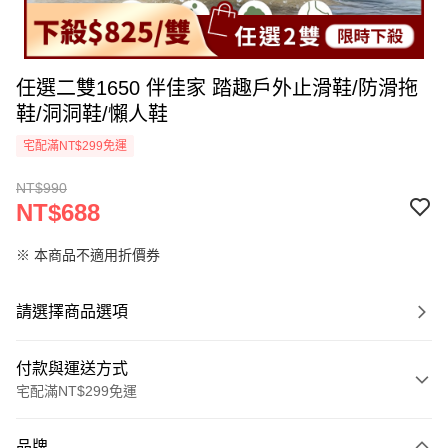
任選二雙1650 伴佳家 踏趣戶外止滑鞋/防滑拖
鞋/洞洞鞋/懶人鞋
宅配滿NT$299免運
NT$990
NT$688
※ 本商品不適用折價券
請選擇商品選項
付款與運送方式
宅配滿NT$299免運
付款方式
品牌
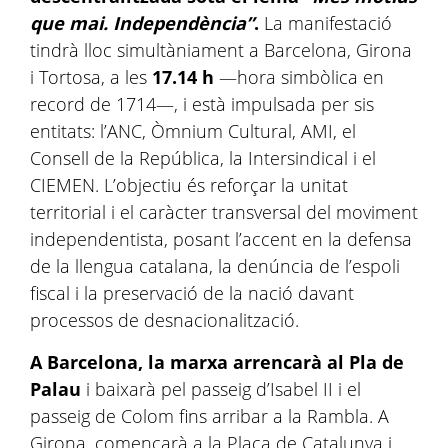
que mai. Independència”
.
La manifestació
tindrà lloc simultàniament a Barcelona, Girona
i Tortosa, a les
17.14 h
—hora simbòlica en
record de 1714—, i està impulsada per sis
entitats: l’ANC, Òmnium Cultural, AMI, el
Consell de la República, la Intersindical i el
CIEMEN. L’objectiu és reforçar la unitat
territorial i el caràcter transversal del moviment
independentista, posant l’accent en la defensa
de la llengua catalana, la denúncia de l’espoli
fiscal i la preservació de la nació davant
processos de desnacionalització.
A Barcelona, la marxa arrencarà al Pla de
Palau
i baixarà pel passeig d’Isabel II i el
passeig de Colom fins arribar a la Rambla. A
Girona, començarà a la Plaça de Catalunya i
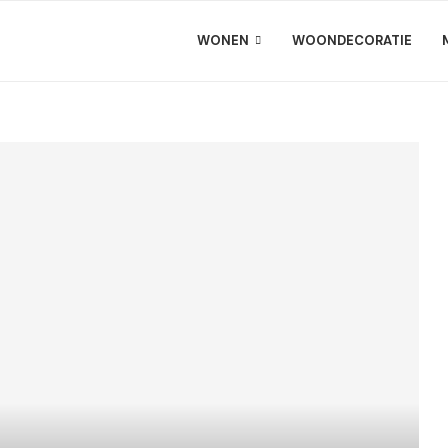
WONEN
WOONDECORATIE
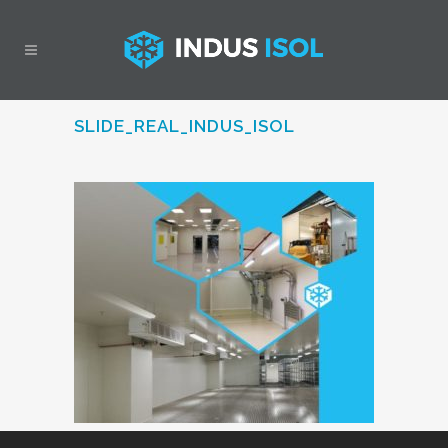
SLIDE_REAL_INDUS_ISOL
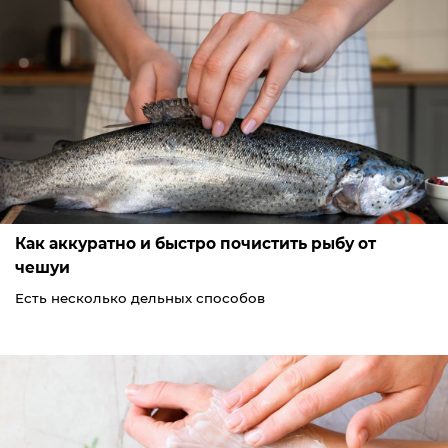
Как аккуратно и быстро почистить рыбу от
чешуи
Есть несколько дельных способов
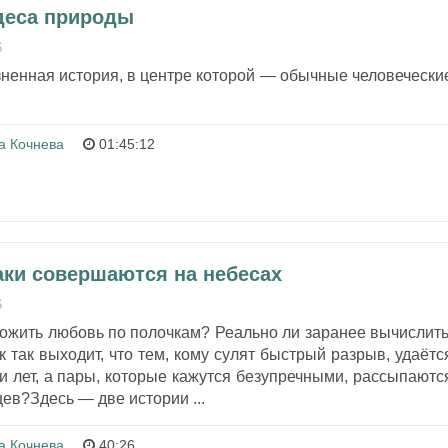
удеса природы
6
зненная история, в центре которой — обычные человечески
а Кочнева
01:45:12
аки совершаются на небесах
6
ожить любовь по полочкам? Реально ли заранее вычислить
к так выходит, что тем, кому сулят быстрый разрыв, удаётс
и лет, а пары, которые кажутся безупречными, рассыпаютс
ев?Здесь — две истории ...
а Кочнева
40:26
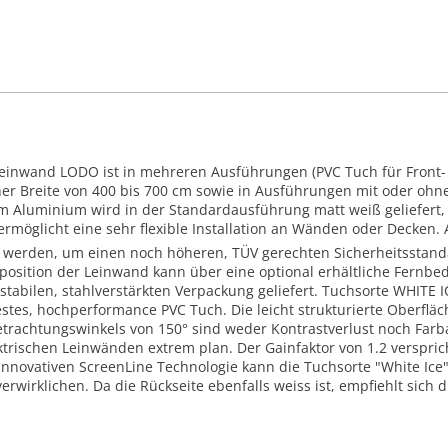
Leinwand LODO ist in mehreren Ausführungen (PVC Tuch für Front- o
iner Breite von 400 bis 700 cm sowie in Ausführungen mit oder o
m Aluminium wird in der Standardausführung matt weiß geliefert, i
ermöglicht eine sehr flexible Installation an Wänden oder Decken. 
gt werden, um einen noch höheren, TÜV gerechten Sicherheitsstan
dposition der Leinwand kann über eine optional erhältliche Fernbe
abilen, stahlverstärkten Verpackung geliefert. Tuchsorte WHITE IC
stes, hochperformance PVC Tuch. Die leicht strukturierte Oberfläch
Betrachtungswinkels von 150° sind weder Kontrastverlust noch Far
trischen Leinwänden extrem plan. Der Gainfaktor von 1.2 verspric
nnovativen ScreenLine Technologie kann die Tuchsorte "White Ice
erwirklichen. Da die Rückseite ebenfalls weiss ist, empfiehlt sich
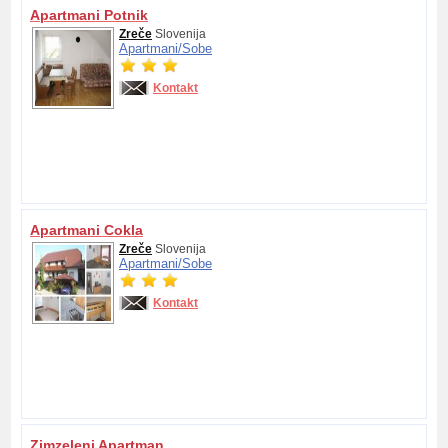
Apartmani Potnik
Zreče
Slovenija
Apartmani/
Sobe
Kontakt
Apartmani Cokla
Zreče
Slovenija
Apartmani/
Sobe
Kontakt
Zimzeleni Apartman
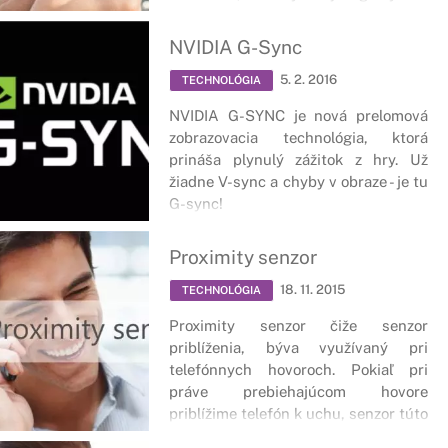
NVIDIA G-Sync
5. 2. 2016
TECHNOLÓGIA
NVIDIA G-SYNC je nová prelomová
zobrazovacia technológia, ktorá
prináša plynulý zážitok z hry. Už
žiadne V-sync a chyby v obraze - je tu
G-sync!
Proximity senzor
18. 11. 2015
TECHNOLÓGIA
Proximity senzor čiže senzor
priblíženia, býva využívaný pri
telefónnych hovoroch. Pokiaľ pri
práve prebiehajúcom hovore
priblížime telefón k uchu, senzor túto
skutočnosť zaznamená a dôjde k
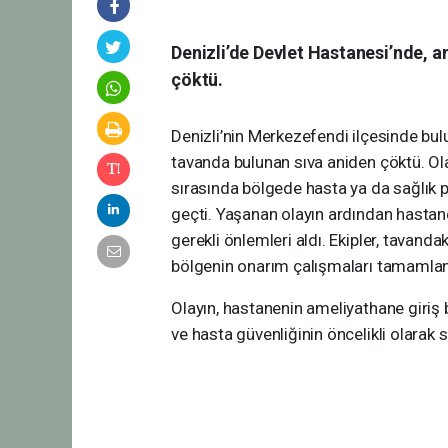
Denizli’de Devlet Hastanesi’nde, 
çöktü.
Denizli’nin Merkezefendi ilçesinde bu
tavanda bulunan sıva aniden çöktü. Ol
sırasında bölgede hasta ya da sağlık 
geçti. Yaşanan olayın ardından hastane 
gerekli önlemleri aldı. Ekipler, tavanda
bölgenin onarım çalışmaları tamamlana
Olayın, hastanenin ameliyathane giriş 
ve hasta güvenliğinin öncelikli olarak sa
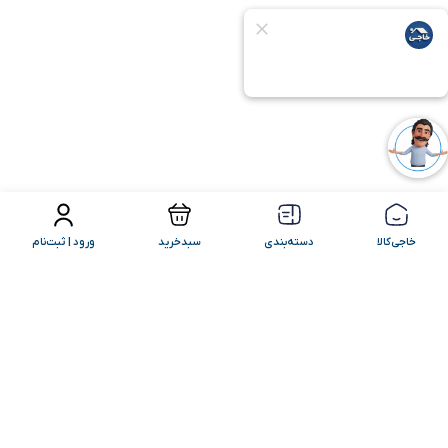
فیلتر محصولات
مرتب سازی
خاجی‌کالا
دسته‌بندی
سبدخرید
ورود | ثبت‌نام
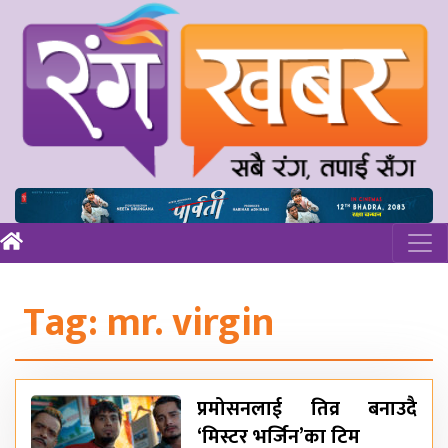
Tag:
mr. virgin
प्रमोसनलाई तिव्र बनाउदै
‘मिस्टर भर्जिन’का टिम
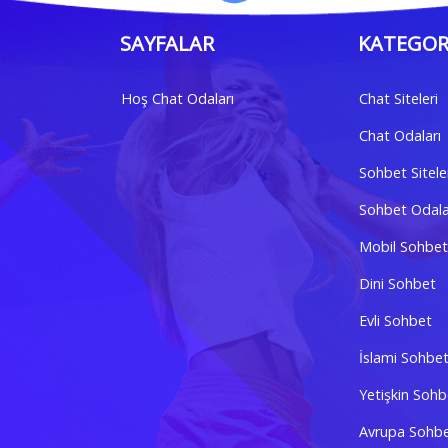
SAYFALAR
KATEGOR
Hoş Chat Odaları
Chat Siteleri
Chat Odaları
Sohbet Sitele
Sohbet Odala
Mobil Sohbet
Dini Sohbet
Evli Sohbet
İslami Sohbe
Yetişkin Sohb
Avrupa Sohb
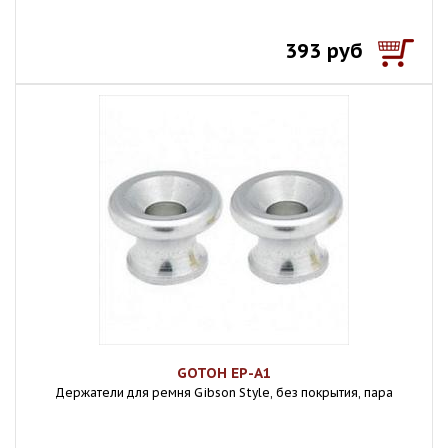
393 руб
GOTOH EP-A1
Держатели для ремня Gibson Style, без покрытия, пара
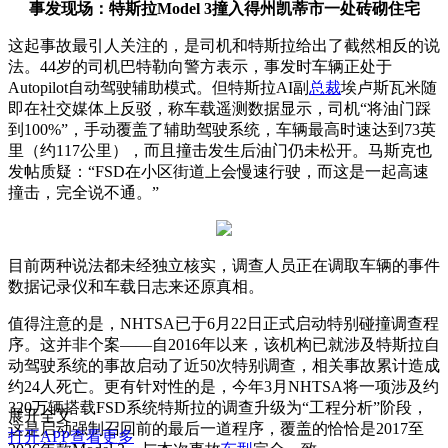
事发现场：特斯拉Model 3撞入得州凯蒂市一处砖砌住宅
这起事故最引人关注的，是司机和特斯拉给出了截然相反的说
法。44岁的司机巴特勒向警方表示，事发时车辆正处于
Autopilot自动驾驶辅助模式。但特斯拉AI副
总裁
埃卢斯瓦米随
即在社交媒体上反驳，称车载遥测数据显示，司机“将油门踩
到100%”，手动覆盖了辅助驾驶系统，车辆最高时速达到73英
里（约117公里），而且撞击发生后油门仍未松开。马斯克也
发帖质疑：“FSD在小区街道上会慢速行驶，而这是一起高速
撞击，完全说不通。”
目前两种说法都未经独立核实，调查人员正在调取车辆的事件
数据记录仪和车载日志来还原真相。
值得注意的是，NHTSA已于6月22日正式启动特别碰撞调查程
序。这并非个案——自2016年以来，该机构已就涉及特斯拉自
动驾驶系统的事故启动了近50次特别调查，相关事故累计造成
约24人死亡。更有针对性的是，今年3月NHTSA将一项涉及约
320万辆搭载FSD系统特斯拉的调查升级为“工程分析”阶段，
展开全文
这是启动强制召回前的最后一道程序，覆盖的恰恰是2017至
打开APP查看更多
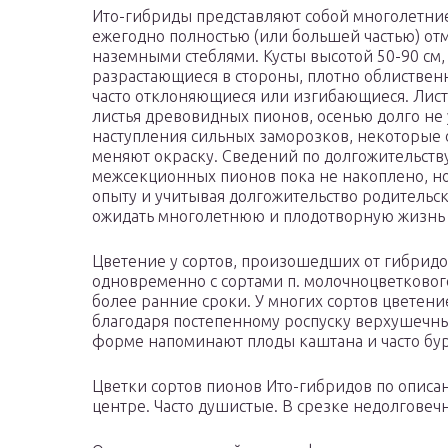
Ито-гибриды представляют собой многолетние
ежегодно полностью (или большей частью) 
наземными стеблями. Кусты высотой 50-90 см
разрастающиеся в стороны, плотно облиствен
часто отклоняющиеся или изгибающиеся. Лист
листья древовидных пионов, осенью долго не
наступления сильных заморозков, некоторые
меняют окраску. Сведений по долгожительств
межсекционных пионов пока не накоплено, но
опыту и учитывая долгожительство родительск
ожидать многолетнюю и плодотворную жизнь 
Цветение у сортов, произошедших от гибридов 
одновременно с сортами п. молочноцветкового. 
более ранние сроки. У многих сортов цветени
благодаря постепенному роспуску верхушечны
форме напоминают плоды каштана и часто бу
Цветки сортов пионов Ито-гибридов по описа
центре. Часто душистые. В срезке недолговеч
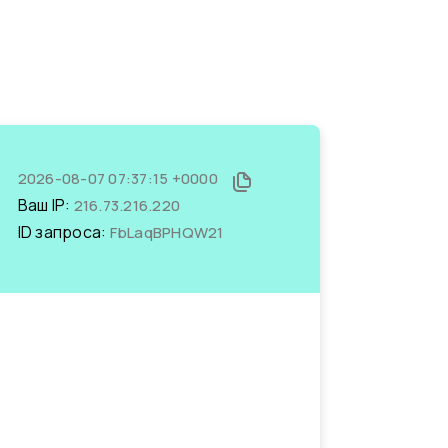
2026-08-07 07:37:15 +0000
Ваш IP:
216.73.216.220
ID запроса:
FbLaqBPHQW21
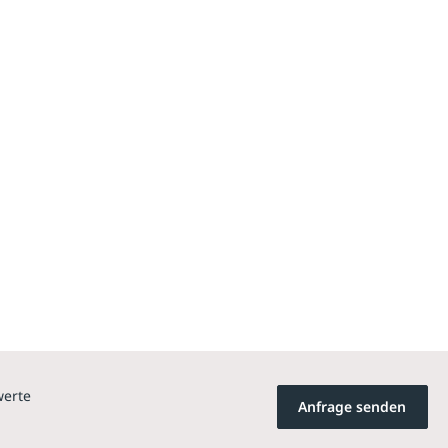
werte
Anfrage senden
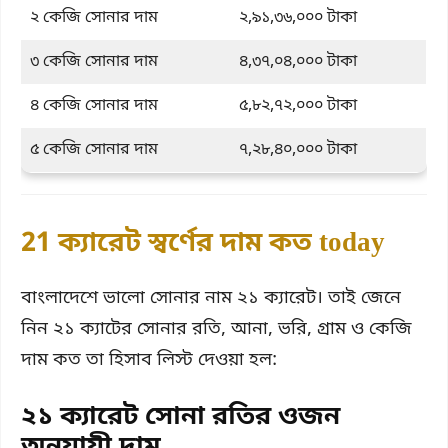
২ কেজি সোনার দাম
২,৯১,৩৬,০০০ টাকা
৩ কেজি সোনার দাম
৪,৩৭,০৪,০০০ টাকা
৪ কেজি সোনার দাম
৫,৮২,৭২,০০০ টাকা
৫ কেজি সোনার দাম
৭,২৮,৪০,০০০ টাকা
21 ক্যারেট স্বর্ণের দাম কত today
বাংলাদেশে ভালো সোনার নাম ২১ ক্যারেট। তাই জেনে
নিন ২১ ক্যাটের সোনার রতি, আনা, ভরি, গ্রাম ও কেজি
দাম কত তা হিসাব লিস্ট দেওয়া হল:
২১ ক্যারেট সোনা রতির ওজন
অনুযায়ী দাম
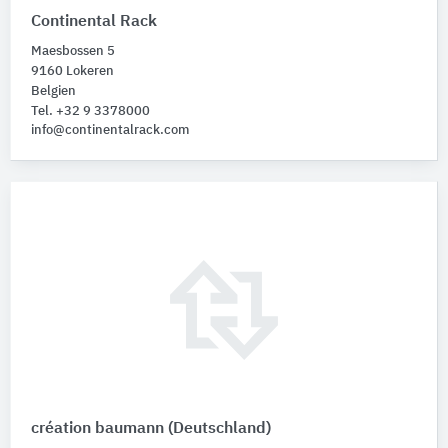
Continental Rack
Maesbossen 5
9160 Lokeren
Belgien
Tel. +32 9 3378000
info@continentalrack.com
création baumann (Deutschland)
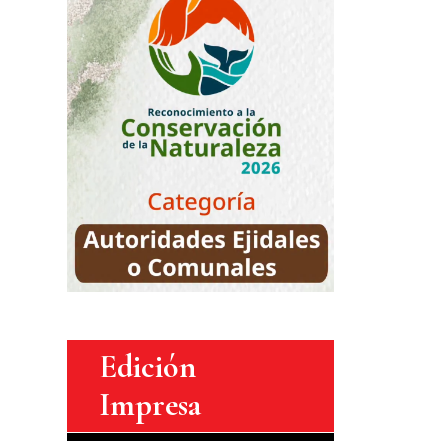
Edición
Impresa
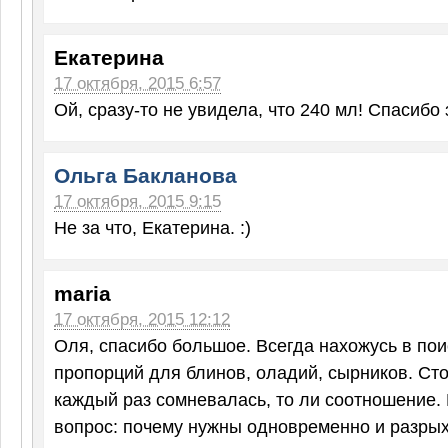
Екатерина
17 октября, 2015 6:57
Ой, сразу-то не увидела, что 240 мл! Спасибо 
Ольга Бакланова
17 октября, 2015 9:15
Не за что, Екатерина. :)
maria
17 октября, 2015 12:12
Оля, спасибо большое. Всегда нахожусь в по
пропорций для блинов, оладий, сырников. Ст
каждый раз сомневалась, то ли соотношение. 
вопрос: почему нужны одновременно и разрых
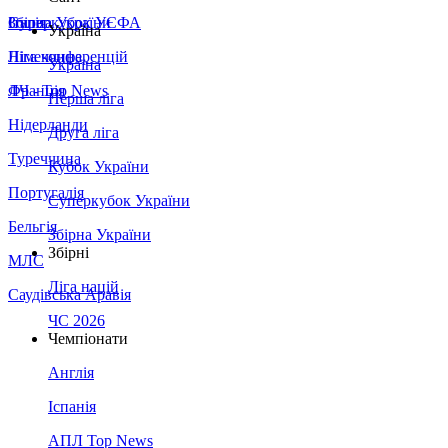
Збірна України
Італія
Суперкубок УЄФА
Україна
Німеччина
Ліга конференцій
Україна
Франція
ЛЧ - Top News
Перша ліга
Нідерланди
Друга ліга
Туреччина
Кубок України
Португалія
Суперкубок України
Бельгія
Збірна України
Збірні
МЛС
Ліга націй
Саудівська Аравія
ЧС 2026
Чемпіонати
Англія
Іспанія
АПЛ Top News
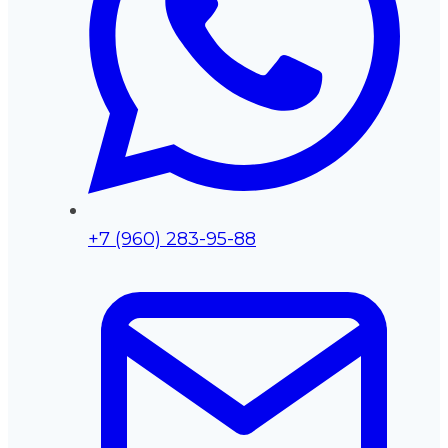
+7 (960) 283-95-88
####
[PROBLEM]
Going through the listing above, copy out every line that has the string "Denizli".

[EXERCISE SOLUTION]
Denizli’de Devlet Hastanesi’nde, 
Denizli’nin Merkezefendi ilçesinde bu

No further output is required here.